29 octobre 2020 – En cette semaine nationale des chômeur.se.s, le Mouvement autonome et solidaire des sans-emploi (MASSE) lance la campagne « Améliorer notre sort, c’est vital. Une réforme de l’assurance-chômage s’impose !» et tient à souligner sa solidarité à l’endroit de tou.te.s les chômeur.se.s qui, jours après jours, doivent composer avec les différents préjugés dont ils et elles sont victimes. 

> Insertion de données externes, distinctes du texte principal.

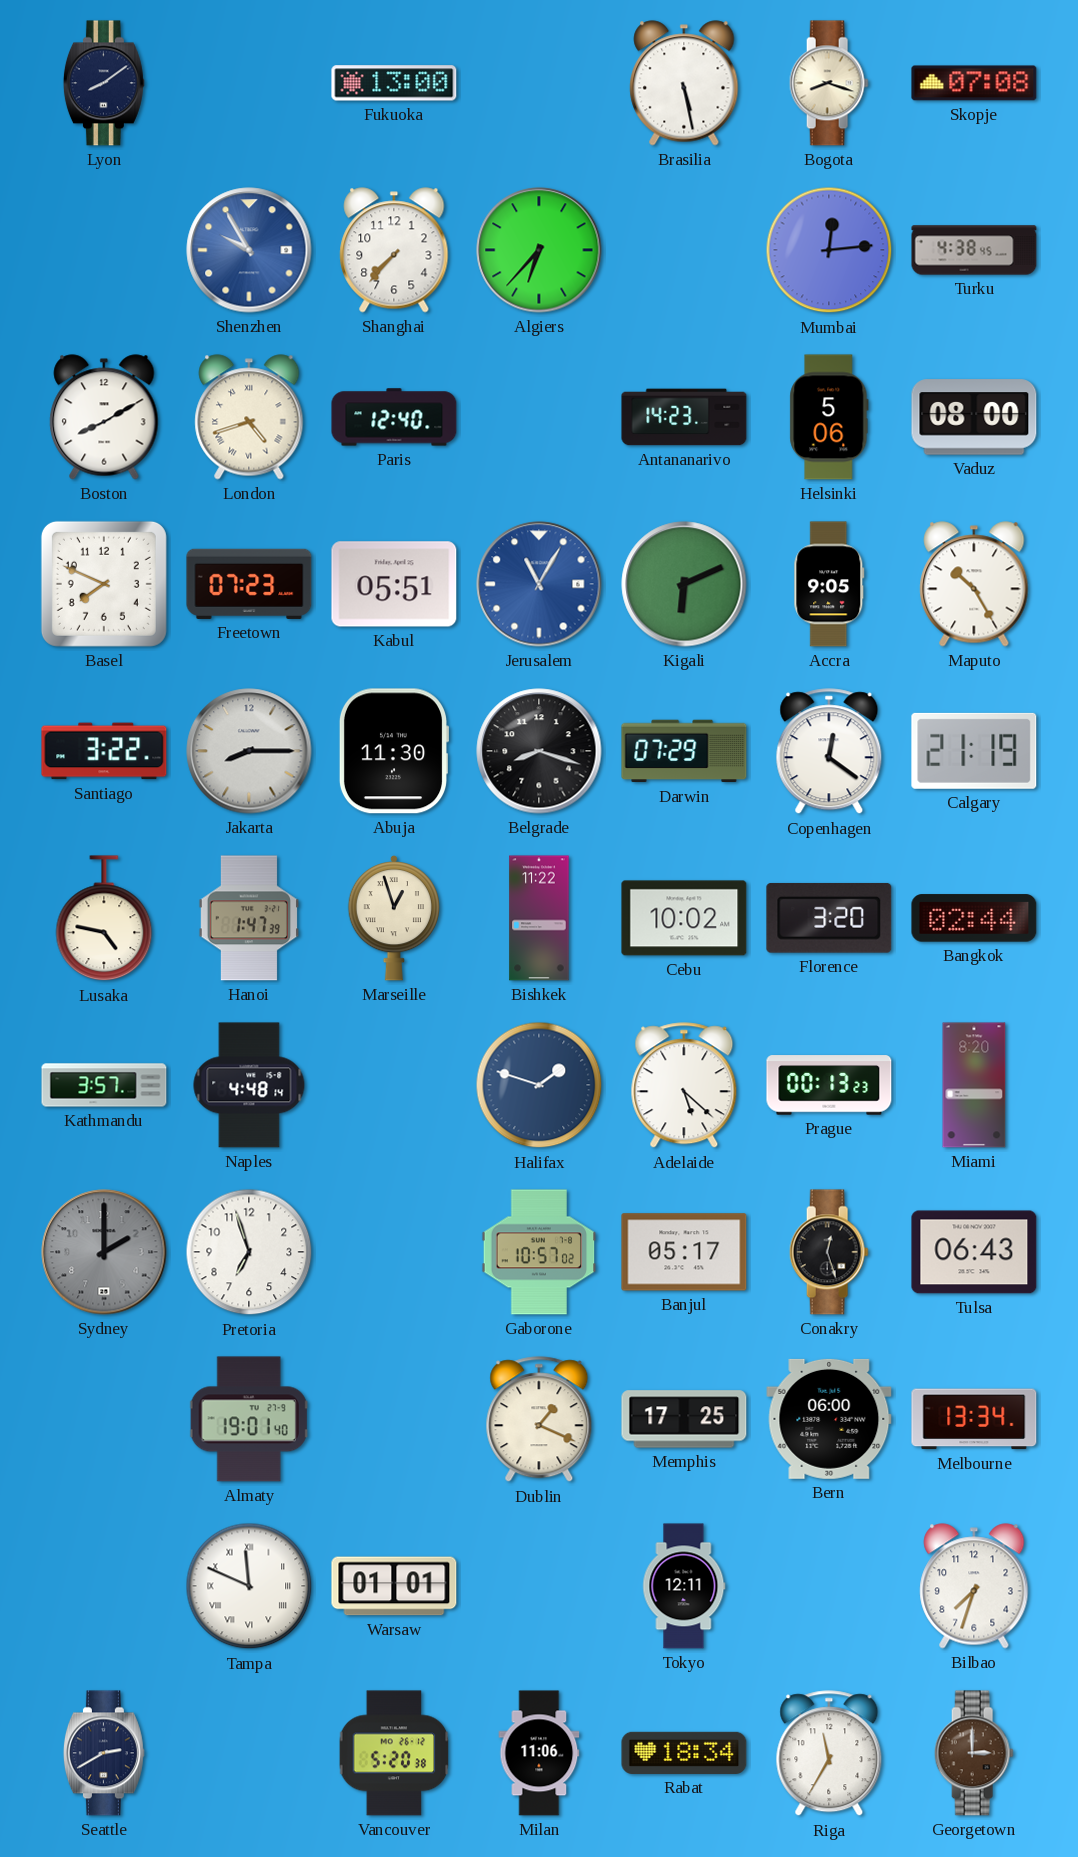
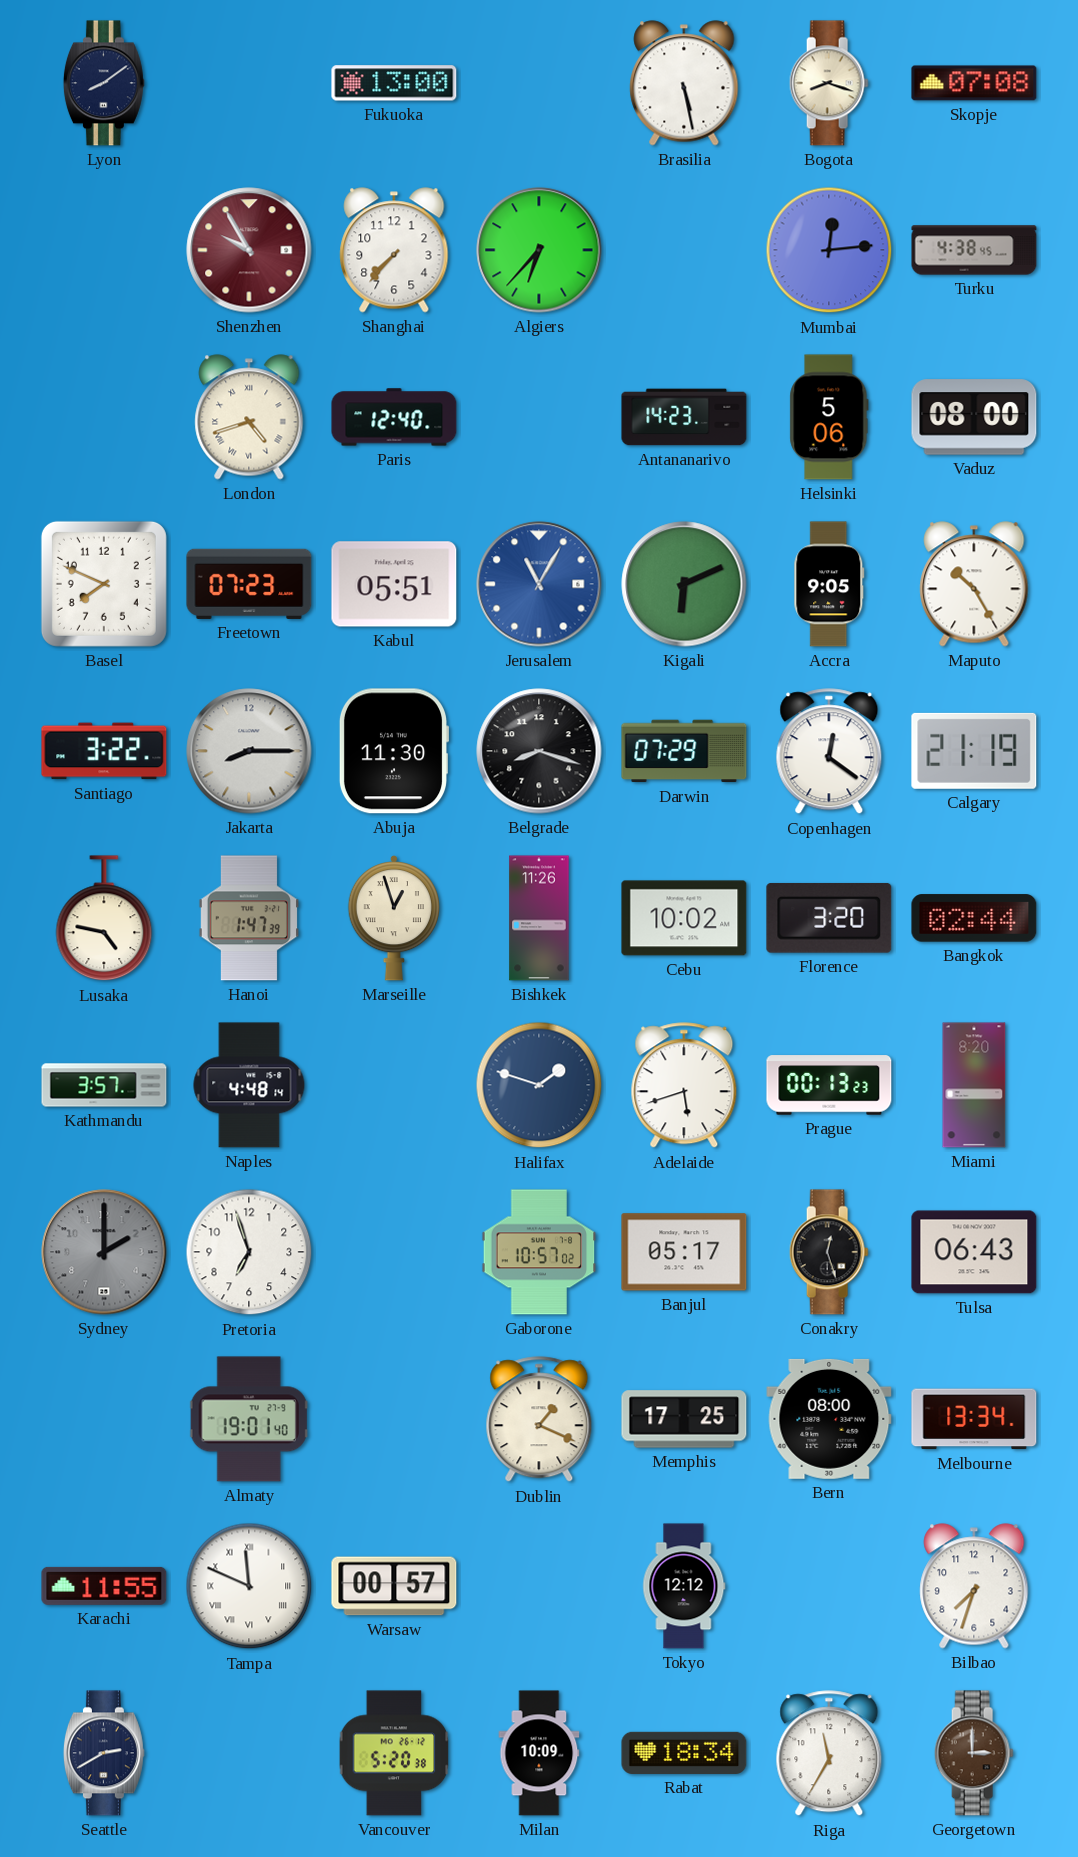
Shenzhen dial: blue -> burgundy
Boston: 8:10 -> none
Bishkek: 11:22 -> 11:26
Adelaide: 5:22 -> 5:42
Bern: 06:00 -> 08:00
Karachi: none -> 11:55
Warsaw: 01:01 -> 00:57
Tokyo: 12:11 -> 12:12
Milan: 11:06 -> 10:09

Le MASSE milite depuis plus de 20 ans afin d’améliorer l’accessibilité au régime d’assurance-chômage et pour faire valoir, auprès des élu.e.s fédéraux et de la population, la nécessité d’apporter des modifications majeures et surtout permanentes au régime d’assurance-chômage. 

« Le combat que l’on mène depuis toutes ces années, et que l’on poursuit aujourd’hui avec le lancement de notre campagne, ce n’est pas juste une question de principe sur les orientations idéologiques que décide de prendre l’État canadien. Ultimement, c’est une question de vie et de survie pour toutes les personnes qui se retrouvent et qui se retrouveront en situation de chômage au pays »,  affirme Kim Bouchard, avocate et présidente du MASSE.  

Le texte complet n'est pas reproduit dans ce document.